**REQUIREMENT**
Nothing but text lines should be duplicated: start with the first line of the listing below and stop after the line holding "Сайт использует в своей работе", omitting pictures.

======== INPUT

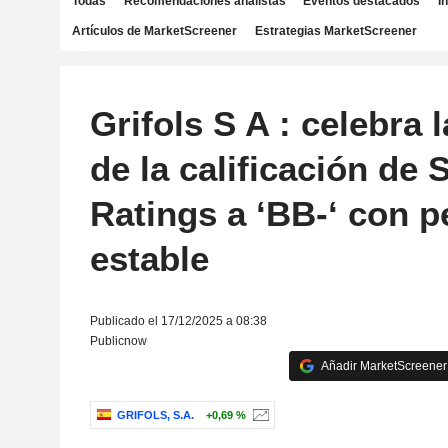
Todas
Recomendaciones analistas
Eventos destacados
I
Artículos de MarketScreener
Estrategias MarketScreener
Grifols S A : celebra 
de la calificación de
Ratings a ‘BB-‘ con p
estable
Publicado el 17/12/2025 a 08:38
Publicnow
Añadir MarketScreener 
GRIFOLS, S.A.
+0,69 %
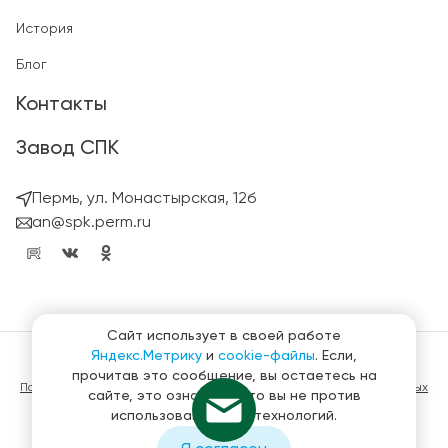
История
Блог
Контакты
Завод СПК
Пермь, ул. Монастырская, 12б
an@spk.perm.ru
Сайт использует в своей работе
Яндекс.Метрику
и
cookie-файлы
. Если,
© ГК СтройПанельКомплект 2023 – 2026
прочитав это сообщение, вы остаетесь на
Политика конфиденциальности в отношении обработки персональных
сайте, это означает, что вы не против
данных
использования этих технологий.
Материалы, представленные на сайте не являются публичной
офертой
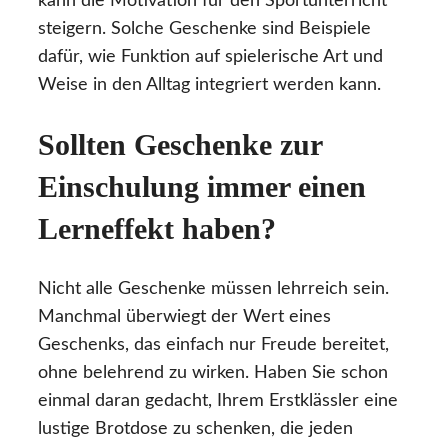
kann die Motivation für den Sportunterricht
steigern. Solche Geschenke sind Beispiele
dafür, wie Funktion auf spielerische Art und
Weise in den Alltag integriert werden kann.
Sollten Geschenke zur
Einschulung immer einen
Lerneffekt haben?
Nicht alle Geschenke müssen lehrreich sein.
Manchmal überwiegt der Wert eines
Geschenks, das einfach nur Freude bereitet,
ohne belehrend zu wirken. Haben Sie schon
einmal daran gedacht, Ihrem Erstklässler eine
lustige Brotdose zu schenken, die jeden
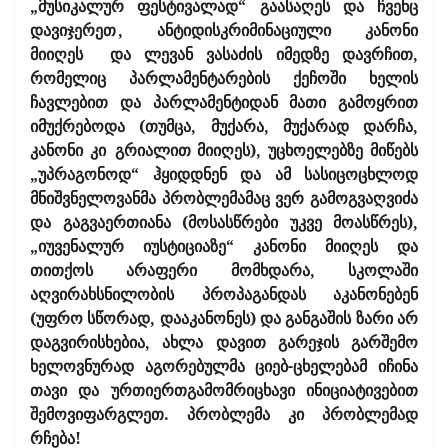
„მუსიკალურ ფესტივალად“ გაასაღეს და ჩვენც
დავიჯერეთ
, ანტიდისკრიმინაციული კანონი
მიიღეს და ლევან ვასაძის იმედზე დავრჩით,
რომელიც პარლამენტარების ქეჩოში ხელის
ჩავლებით და პარლამენტიდან მათი გამოყრით
იმუქრებოდა (თუმცა, მუქარა, მუქარად დარჩა,
კანონი კი
გრიალით მიიღეს), უცხოელებზე მიწებს
„უპრაგონოდ“ ჰყიდდნენ და ამ სასიცოცხლოდ
მნიშვნელოვანმა პრობლემამაც ვერ გამოგვაღვიძა
და გაგვაერთიანა (მოსასწრები უკვე მოასწრეს),
„იუვენალურ იუსტიციაზე“ კანონი მიიღეს და
თითქოს არაფერი მომხდარა, სკოლაში
აღვირახსნილობის პროპაგანდას აკანონებენ
(უფრო სწორად, დააკანონეს) და განგაშის ზარი არ
დაგვირისხებია, ახლა დავით გარეჯის გარშემო
ხელოვნურად აგორებულმა ციებ-ცხელებამ იჩინა
თავი და ურთიერთგამომრიცხავი ინიციატივებით
შემოვიფარგლეთ. პრობლემა კი პრობლემად
რჩება!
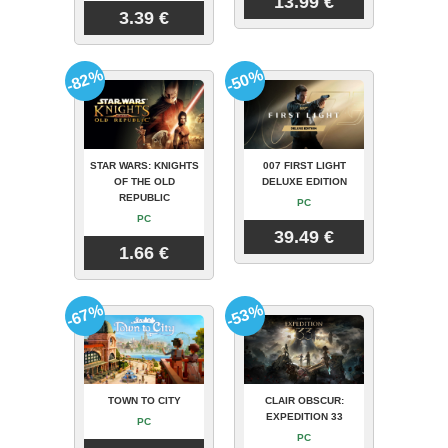
13.99 €
3.39 €
-82%
-50%
STAR WARS: KNIGHTS
007 FIRST LIGHT
OF THE OLD
DELUXE EDITION
REPUBLIC
PC
PC
39.49 €
1.66 €
-67%
-53%
TOWN TO CITY
CLAIR OBSCUR:
EXPEDITION 33
PC
PC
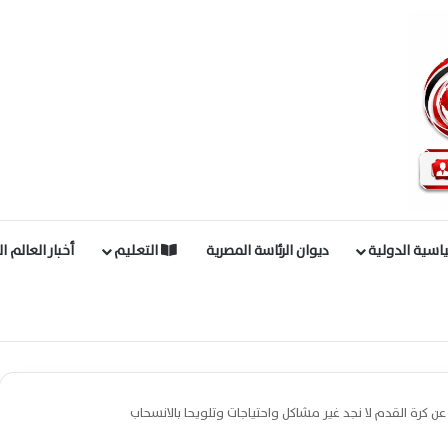
اسية الدولية
ديوان الرئاسة المصرية
التعليم
أخبار العالم ا
عن كرة القدم لا نجد غير مشاكل واحتياجات وتلويحا بالانسحاب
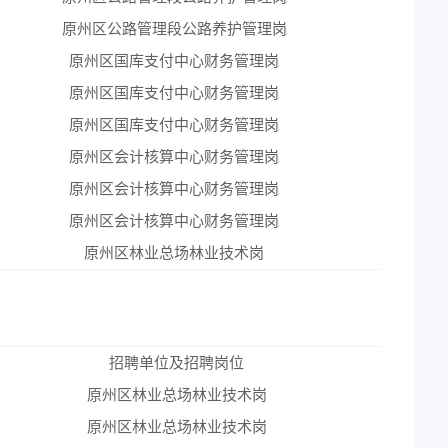
原州区公路管理段公路养护管理岗
原州区国库支付中心财务管理岗
原州区国库支付中心财务管理岗
原州区国库支付中心财务管理岗
原州区会计核算中心财务管理岗
原州区会计核算中心财务管理岗
原州区会计核算中心财务管理岗
原州区林业总场林业技术岗
招聘单位及招聘岗位
岗
原州区林业总场林业技术岗
4
原州区林业总场林业技术岗
4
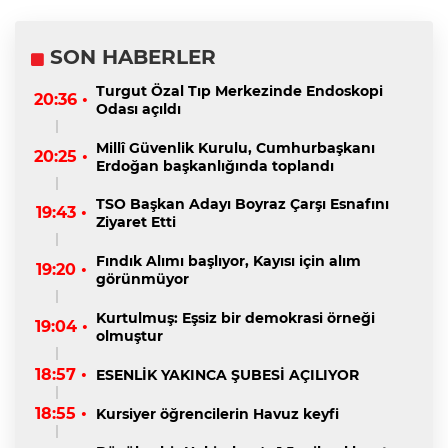
SON HABERLER
Turgut Özal Tıp Merkezinde Endoskopi
20:36 •
Odası açıldı
Millî Güvenlik Kurulu, Cumhurbaşkanı
20:25 •
Erdoğan başkanlığında toplandı
TSO Başkan Adayı Boyraz Çarşı Esnafını
19:43 •
Ziyaret Etti
Fındık Alımı başlıyor, Kayısı için alım
19:20 •
görünmüyor
Kurtulmuş: Eşsiz bir demokrasi örneği
19:04 •
olmuştur
18:57 •
ESENLİK YAKINCA ŞUBESİ AÇILIYOR
18:55 •
Kursiyer öğrencilerin Havuz keyfi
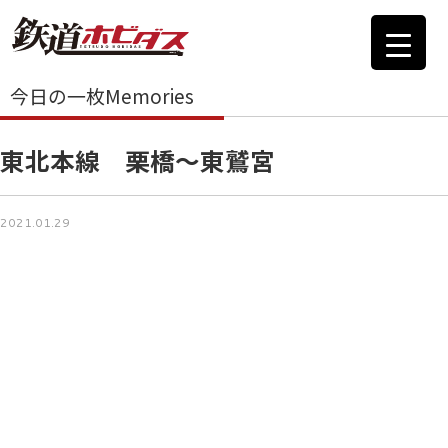
今日の一枚Memories
東北本線 栗橋～東鷲宮
2021.01.29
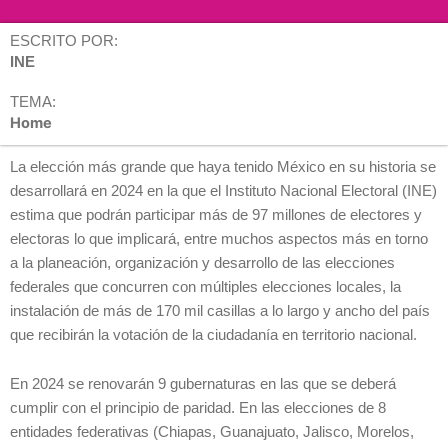
ESCRITO POR:
INE
TEMA:
Home
La elección más grande que haya tenido México en su historia se
desarrollará en 2024 en la que el Instituto Nacional Electoral (INE)
estima que podrán participar más de 97 millones de electores y
electoras lo que implicará, entre muchos aspectos más en torno
a la planeación, organización y desarrollo de las elecciones
federales que concurren con múltiples elecciones locales, la
instalación de más de 170 mil casillas a lo largo y ancho del país
que recibirán la votación de la ciudadanía en territorio nacional.
En 2024 se renovarán 9 gubernaturas en las que se deberá
cumplir con el principio de paridad. En las elecciones de 8
entidades federativas (Chiapas, Guanajuato, Jalisco, Morelos,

================

**RESULT**
Todas
Recomendaciones analistas
Eventos destacados
I
Artículos de MarketScreener
Estrategias MarketScreener
Grifols S A : celebra 
de la calificación de
Ratings a ‘BB-‘ con p
estable
Publicado el 17/12/2025 a 08:38
Publicnow
Añadir MarketScreener 
GRIFOLS, S.A.
+0,69 %
История
Блог
Контакты
Завод СПК
Пермь, ул. Монастырская, 12б
an@spk.perm.ru
Сайт использует в своей работе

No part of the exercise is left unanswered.